Agotado, dejo la caminata y entro a un club en una callecita cercana al glamour. Hay una pareja extraña sobre la barra. La madera, vieja y gastada, tiene unos focos que la acercan a los años sesenta. El hombre lleva un pantalón largo, con lentejuelas y vuelos a los costados. Tiene una camisa rosa, larga, pulcra. Su cara está maquillada con polvo blanquecino y las patillas negras postizas refulgen con las luces. Su cabello negro está engominado. Sus ojos están tapados con unos anteojos acristalados. Ella es una mujer alta, con unos tacones de punta fina que la hacen más delgada. Es blanca y su cabello rubio ha sido teñido muchas veces. Tiene un vestido blanco con vuelos largos. Está sentada al viejo estilo, sobre un banco alto, pegada a la barra. El rouge le agranda los labios. La boca roja se abre por el efecto blanco de una sonrisa impostada. La mujer y el hombre conversan, exhaustos, en un murmullo.

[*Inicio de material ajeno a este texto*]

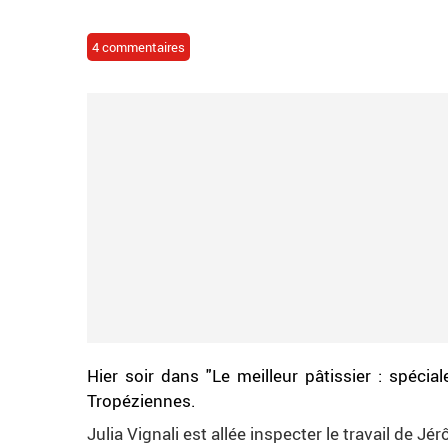
4 commentaires
Hier soir dans "Le meilleur pâtissier : spécial
Tropéziennes.
Julia Vignali est allée inspecter le travail de 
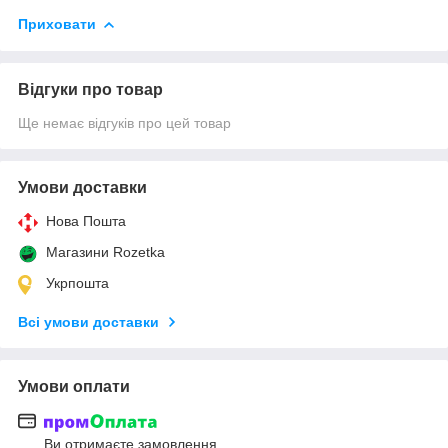
Приховати
Відгуки про товар
Ще немає відгуків про цей товар
Умови доставки
Нова Пошта
Магазини Rozetka
Укрпошта
Всі умови доставки
Умови оплати
Ви отримаєте замовлення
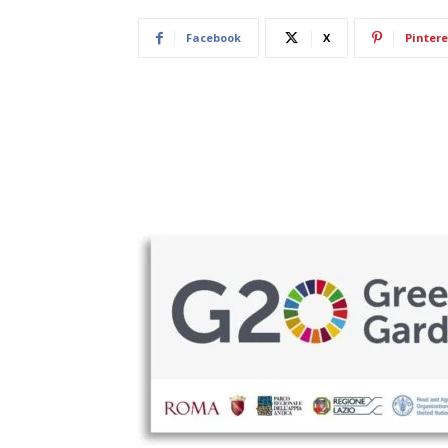
Facebook
X
Pintere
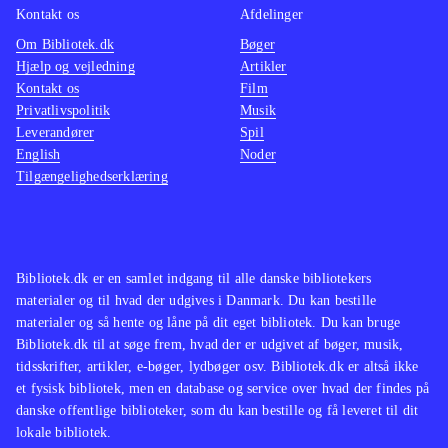
Kontakt os
Afdelinger
Om Bibliotek.dk
Bøger
Hjælp og vejledning
Artikler
Kontakt os
Film
Privatlivspolitik
Musik
Leverandører
Spil
English
Noder
Tilgængelighedserklæring
Bibliotek.dk er en samlet indgang til alle danske bibliotekers
materialer og til hvad der udgives i Danmark. Du kan bestille
materialer og så hente og låne på dit eget bibliotek. Du kan bruge
Bibliotek.dk til at søge frem, hvad der er udgivet af bøger, musik,
tidsskrifter, artikler, e-bøger, lydbøger osv. Bibliotek.dk er altså ikke
et fysisk bibliotek, men en database og service over hvad der findes på
danske offentlige biblioteker, som du kan bestille og få leveret til dit
lokale bibliotek.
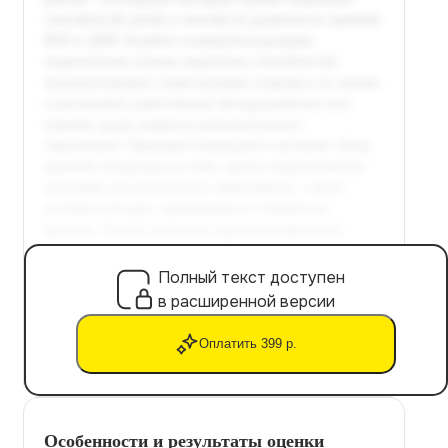
Полный текст доступен
в расширенной версии
Оплатить 399 р.
Особенности и результаты оценки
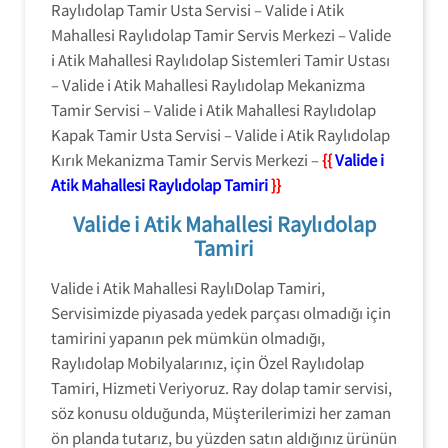
Raylıdolap Tamir Usta Servisi – Valide i Atik
Mahallesi Raylıdolap Tamir Servis Merkezi – Valide
i Atik Mahallesi Raylıdolap Sistemleri Tamir Ustası
– Valide i Atik Mahallesi Raylıdolap Mekanizma
Tamir Servisi – Valide i Atik Mahallesi Raylıdolap
Kapak Tamir Usta Servisi – Valide i Atik Raylıdolap
Kırık Mekanizma Tamir Servis Merkezi –
{{
Valide i
Atik Mahallesi Raylıdolap Tamiri
}}
Valide i Atik Mahallesi Raylıdolap
Tamiri
Valide i Atik Mahallesi RaylıDolap Tamiri,
Servisimizde piyasada yedek parçası olmadığı için
tamirini yapanın pek mümkün olmadığı,
Raylıdolap Mobilyalarınız, için Özel Raylıdolap
Tamiri, Hizmeti Veriyoruz. Ray dolap tamir servisi,
söz konusu olduğunda, Müşterilerimizi her zaman
ön planda tutarız, bu yüzden satın aldığınız ürünün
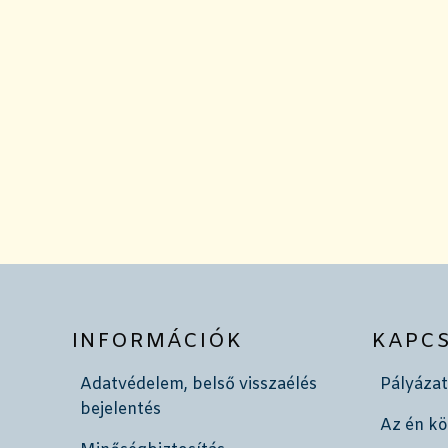
INFORMÁCIÓK
KAPC
Adatvédelem, belső visszaélés
Pályázat
bejelentés
Az én k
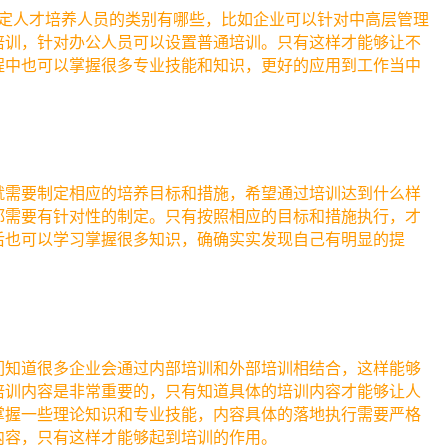
确定人才培养人员的类别有哪些，比如企业可以针对中高层管理
培训，针对办公人员可以设置普通培训。只有这样才能够让不
程中也可以掌握很多专业技能和知识，更好的应用到工作当中
就需要制定相应的培养目标和措施，希望通过培训达到什么样
都需要有针对性的制定。只有按照相应的目标和措施执行，才
后也可以学习掌握很多知识，确确实实发现自己有明显的提
们知道很多企业会通过内部培训和外部培训相结合，这样能够
培训内容是非常重要的，只有知道具体的培训内容才能够让人
掌握一些理论知识和专业技能，内容具体的落地执行需要严格
内容，只有这样才能够起到培训的作用。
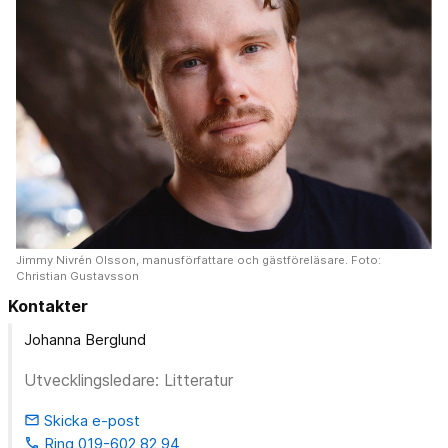
Jimmy Nivrén Olsson, manusförfattare och gästföreläsare. Foto:
Christian Gustavsson
Kontakter
Johanna Berglund
Utvecklingsledare: Litteratur
Skicka e-post
email
Ring 019-602 82 94
phone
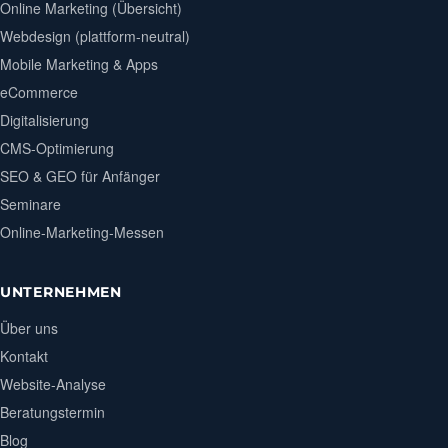
Online Marketing (Übersicht)
Webdesign (plattform-neutral)
Mobile Marketing & Apps
eCommerce
Digitalisierung
CMS-Optimierung
SEO & GEO für Anfänger
Seminare
Online-Marketing-Messen
UNTERNEHMEN
Über uns
Kontakt
Website-Analyse
Beratungstermin
Blog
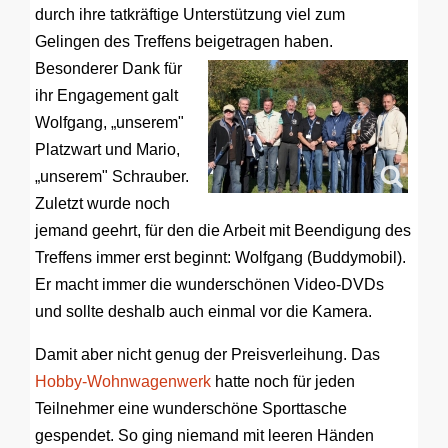
durch ihre tatkräftige Unterstützung viel zum
Gelingen des Treffens beigetragen haben.
Besonderer Dank für
ihr Engagement galt
Wolfgang, „unserem"
Platzwart und Mario,
„unserem" Schrauber.
Zuletzt wurde noch
jemand geehrt, für den die Arbeit mit Beendigung des
Treffens immer erst beginnt: Wolfgang (Buddymobil).
Er macht immer die wunderschönen Video-DVDs
und sollte deshalb auch einmal vor die Kamera.
Damit aber nicht genug der Preisverleihung. Das
Hobby-Wohnwagenwerk
hatte noch für jeden
Teilnehmer eine wunderschöne Sporttasche
gespendet. So ging niemand mit leeren Händen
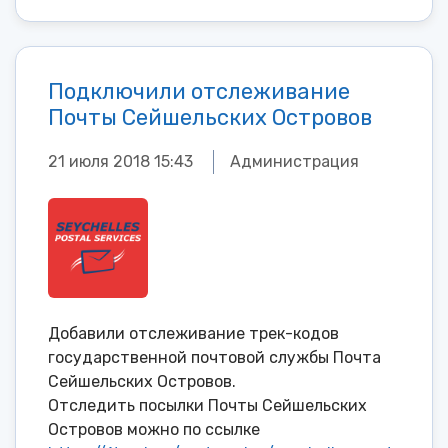
Подключили отслеживание
Почты Сейшельских Островов
21 июля 2018 15:43
Администрация
Добавили отслеживание трек-кодов
государственной почтовой службы Почта
Сейшельских Островов.
Отследить посылки Почты Сейшельских
Островов можно по ссылке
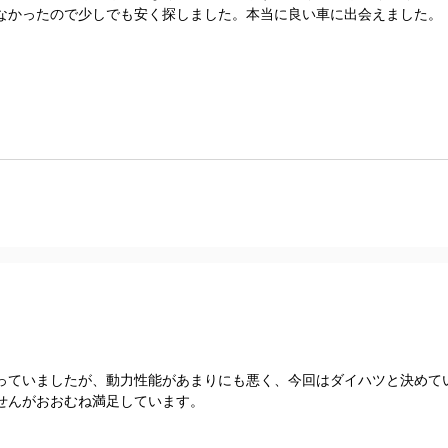
なかったので少しでも安く探しました。本当に良い車に出会えました。
っていましたが、動力性能があまりにも悪く、今回はダイハツと決めて
せんがおおむね満足しています。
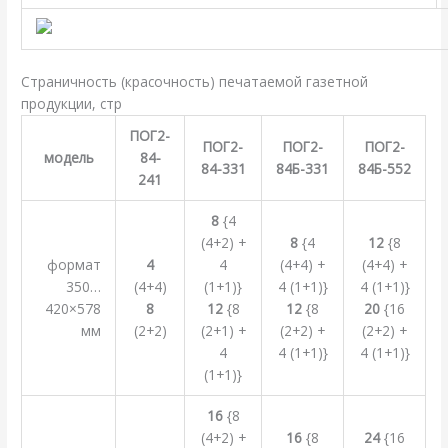
Cтраничность (красочность) печатаемой газетной
продукции, стр
ПОГ2-
ПОГ2-
ПОГ2-
ПОГ2-
модель
84-
84-331
84Б-331
84Б-552
241
8
{4
(4+2) +
8
{4
12
{8
формат
4
4
(4+4) +
(4+4) +
350…
(4+4)
(1+1)}
4 (1+1)}
4 (1+1)}
420×578
8
12
{8
12
{8
20
{16
мм
(2+2)
(2+1) +
(2+2) +
(2+2) +
4
4 (1+1)}
4 (1+1)}
(1+1)}
16
{8
(4+2) +
16
{8
24
{16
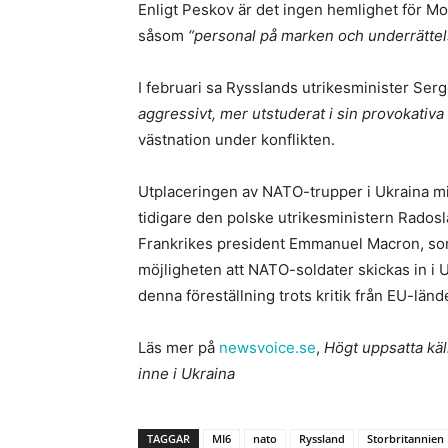
Enligt Peskov är det ingen hemlighet för Mo
såsom
“personal på marken och underrättel
I februari sa Rysslands utrikesminister Serg
aggressivt, mer utstuderat i sin provokativa
västnation under konflikten.
Utplaceringen av NATO-trupper i Ukraina mi
tidigare den polske utrikesministern Rados
Frankrikes president Emmanuel Macron, som 
möjligheten att NATO-soldater skickas in i 
denna föreställning trots kritik från EU-länd
Läs mer på
newsvoice.se
,
Högt uppsatta käl
inne i Ukraina
TAGGAR
MI6
nato
Ryssland
Storbritannien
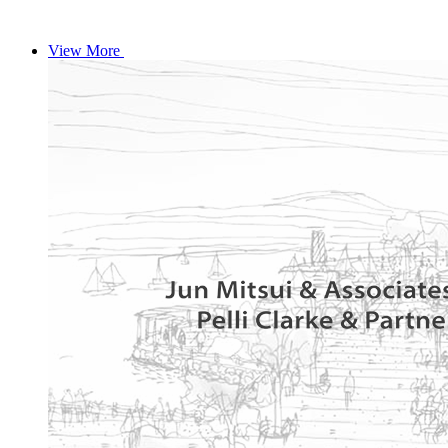
View More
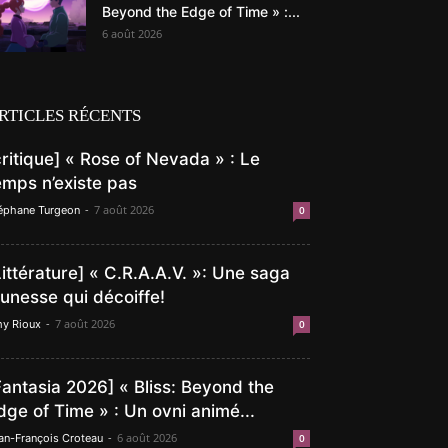
Beyond the Edge of Time » :...
6 août 2026
RTICLES RÉCENTS
critique] « Rose of Nevada » : Le
emps n’existe pas
-
7 août 2026
éphane Turgeon
0
Littérature] « C.R.A.A.V. »: Une saga
eunesse qui décoiffe!
-
7 août 2026
y Rioux
0
Fantasia 2026] « Bliss: Beyond the
dge of Time » : Un ovni animé...
-
6 août 2026
an-François Croteau
0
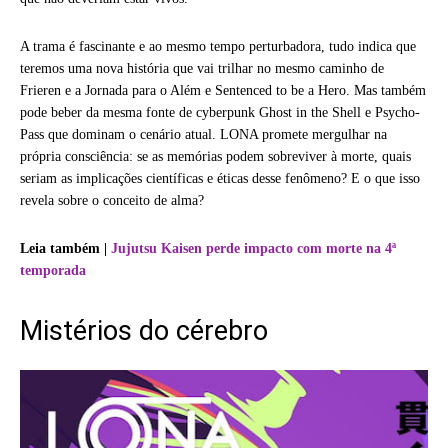
A trama é fascinante e ao mesmo tempo perturbadora, tudo indica que
teremos uma nova história que vai trilhar no mesmo caminho de
Frieren e a Jornada para o Além e Sentenced to be a Hero. Mas também
pode beber da mesma fonte de cyberpunk Ghost in the Shell e Psycho-
Pass que dominam o cenário atual. LONA promete mergulhar na
própria consciência: se as memórias podem sobreviver à morte, quais
seriam as implicações científicas e éticas desse fenômeno? E o que isso
revela sobre o conceito de alma?
Leia também |
Jujutsu Kaisen perde impacto com morte na 4ª
temporada
Mistérios do cérebro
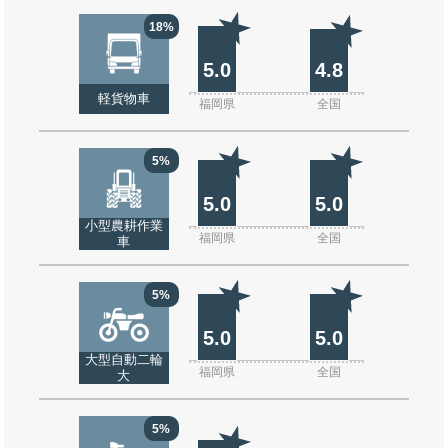
18%
5.0
4.8
軽貨物車
福岡県
全国
5%
5.0
5.0
小型農耕作業
福岡県
全国
車
5%
5.0
5.0
大型自動二輪
福岡県
全国
大
5%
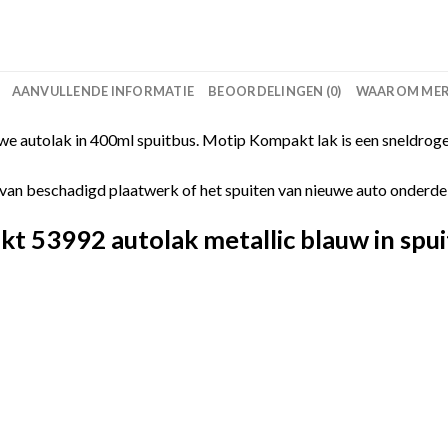
AANVULLENDE INFORMATIE
BEOORDELINGEN (0)
WAAROM MERC
 autolak in 400ml spuitbus. Motip Kompakt lak is een sneldroge
van beschadigd plaatwerk of het spuiten van nieuwe auto onderdelen
 53992 autolak metallic blauw in spui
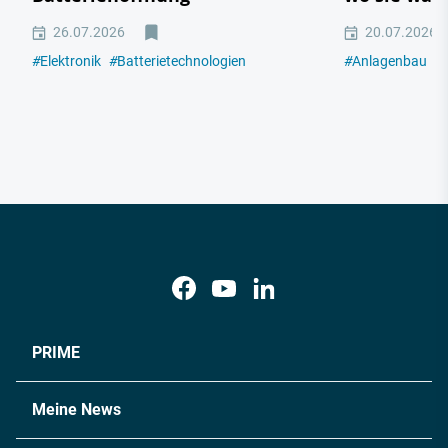
26.07.2026
20.07.2026
#
Elektronik
#
Batterietechnologien
#
Anlagenbau
#
PRIME
Meine News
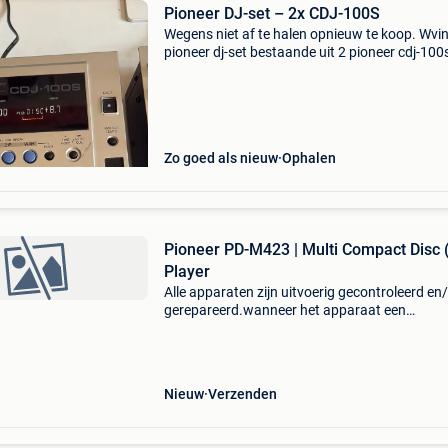
Pioneer DJ-set – 2x CDJ-100S
Wegens niet af te halen opnieuw te koop. Wvi
pioneer dj-set bestaande uit 2 pioneer cdj-100
spelers en een pioneer djm-300s mixer. Alles w
naar behoren en is ideaal voor beginnende dj’s
Zo goed als nieuw
Ophalen
Pioneer PD-M423 | Multi Compact Disc 
Player
Alle apparaten zijn uitvoerig gecontroleerd en
gerepareerd.wanneer het apparaat een
handleiding, afstandsbediening of een ander
accessoire bevat dan zullen deze zichtbaar zij
de productenfoto’s
Nieuw
Verzenden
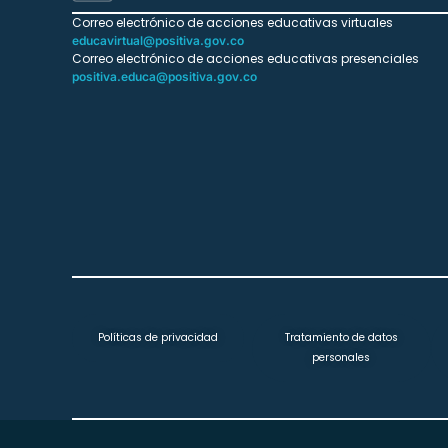
Correo electrónico de acciones educativas virtuales
educavirtual@positiva.gov.co
Correo electrónico de acciones educativas presenciales
positiva.educa@positiva.gov.co
Políticas de privacidad
Tratamiento de datos
personales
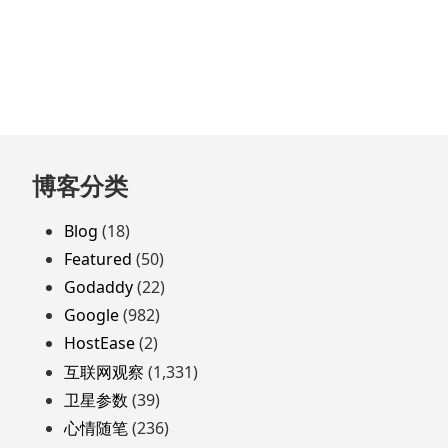
跳
博客分类
至
页
Blog
(18)
脚
Featured
(50)
Godaddy
(22)
Google
(982)
HostEase
(2)
互联网观察
(1,331)
卫星参数
(39)
心情随笔
(236)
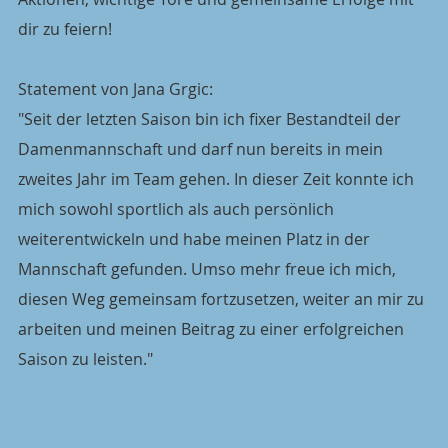
dir zu feiern!
Statement von Jana Grgic:
"Seit der letzten Saison bin ich fixer Bestandteil der 
Damenmannschaft und darf nun bereits in mein 
zweites Jahr im Team gehen. In dieser Zeit konnte ich 
mich sowohl sportlich als auch persönlich 
weiterentwickeln und habe meinen Platz in der 
Mannschaft gefunden. Umso mehr freue ich mich, 
diesen Weg gemeinsam fortzusetzen, weiter an mir zu 
arbeiten und meinen Beitrag zu einer erfolgreichen 
Saison zu leisten."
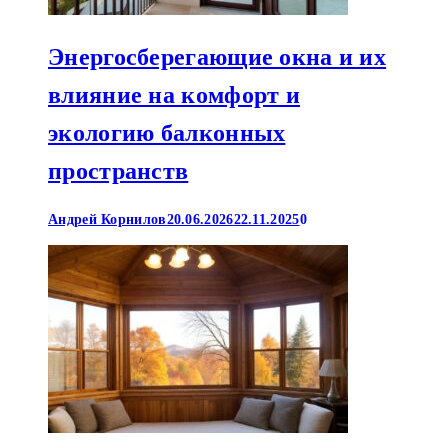
Энергосберегающие окна и их
влияние на комфорт и
экологию балконных
пространств
Андрей Корнилов
20.06.2026
22.11.2025
0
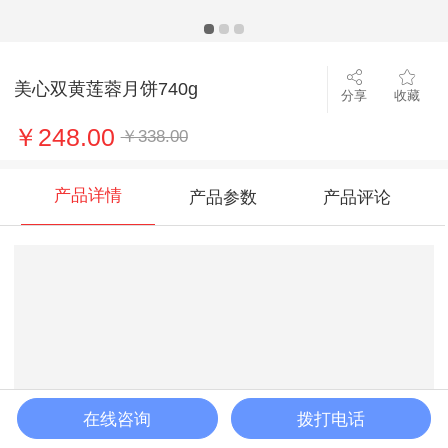
美心双黄莲蓉月饼740g
分享
收藏
￥248.00
￥338.00
产品详情
产品参数
产品评论
在线咨询
拨打电话
加入购物车
立即购买
客服
购物车
首页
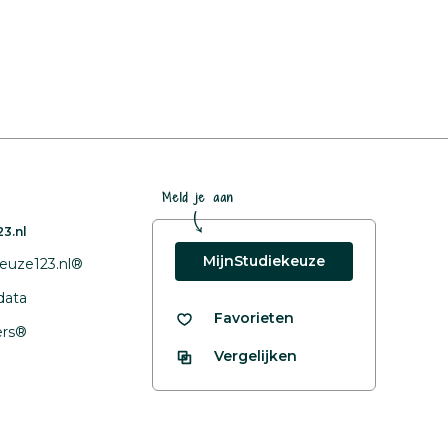
Meld je aan
3.nl
MijnStudiekeuze
euze123.nl®
data
Favorieten
fers®
Vergelijken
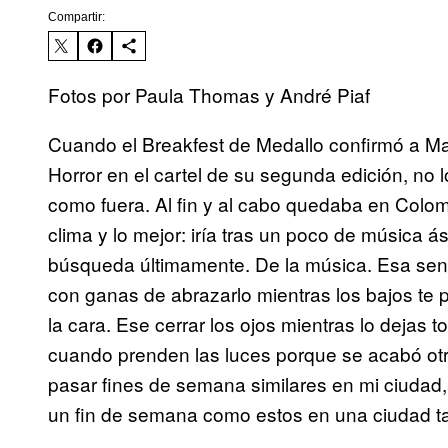
Compartir:
Fotos por Paula Thomas y André Piaf
Cuando el Breakfest de Medallo confirmó a Ma
Horror en el cartel de su segunda edición, no 
como fuera. Al fin y al cabo quedaba en Colom
clima y lo mejor: iría tras un poco de música á
búsqueda últimamente. De la música. Esa sens
con ganas de abrazarlo mientras los bajos te p
la cara. Ese cerrar los ojos mientras lo dejas t
cuando prenden las luces porque se acabó ot
pasar fines de semana similares en mi ciudad
un fin de semana como estos en una ciudad ta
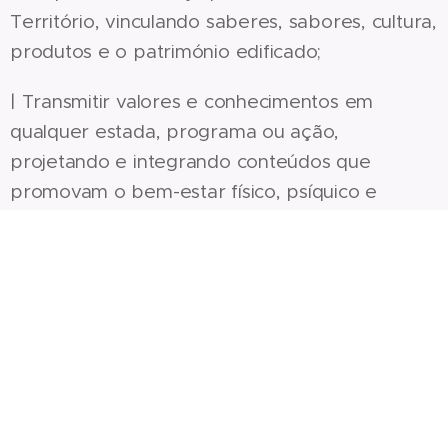
Território, vinculando saberes, sabores, cultura,
produtos e o património edificado;
| Transmitir valores e conhecimentos em
qualquer estada, programa ou ação,
projetando e integrando conteúdos que
promovam o bem-estar físico, psíquico e
ambiental.
Paula e José
22-12-
2020
Villa
Chanca
Veja
também
:
entre
os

Al rato, un mexicano curioso entra por la puerta entreabierta. El bar deja mucho que desear. Yo quiero ahorrar unos dólares y he encontrado el lugar adecuado. Pido un trago y lo pago inmediatamente. La mujer y el hombre se ríen, haciendo movimientos estereotipados con los brazos. El mexicano se mete en el bar y ya está cerca del hombre. La mujer se baja del banco alto y se coloca, sigilosa, al lado. Le agarra el brazo. El curioso lleva un sombrero grande y habla un inglés defectuoso. El hombre levanta el micrófono y se para como Elvis. Ella hace un contoneo con la cadera y se ríe. Imita el gesto repetido de Marilyn Monroe. El mozo toma  la foto (Elvis, Marilyn y el mexicano posan como si fuera algo real) y el mexicano le entrega un verde billete a Elvis.
Bebo mi trago. Pienso en la vida pasada de Elvis y de Marilyn. Pienso que ellos no podían imaginarse esta escena. Afuera las luces de colores brillan en la esquina de Hollywood y Highland. Es el epicentro del glamour perdido. Afuera, miles de turistas posan junto a las viles y patéticas imitaciones: el hombre araña, la sirenita, el pirata del Caribe, el zorro, y, antes del descanso, estaban Marilyn y Elvis.
Elvis y Marilyn siguen con la conversación. Es solo un murmullo desvencijado. Están visiblemente cansados. Elvis se tira hacia atrás y deja el micrófono por un momento. Ella, la falsa y bella Marilyn, levanta el vestido para evitar el roce en el suelo. Ese vestido le da un trabajo y debe cuidarlo como oro.
Tomo mi cuaderno. Veo la foto de Norma Desmond en Sunset Boulevard y recuerdo mi pesquisa fallida. Pienso por un momento que todas mis pesquisas son fallidas.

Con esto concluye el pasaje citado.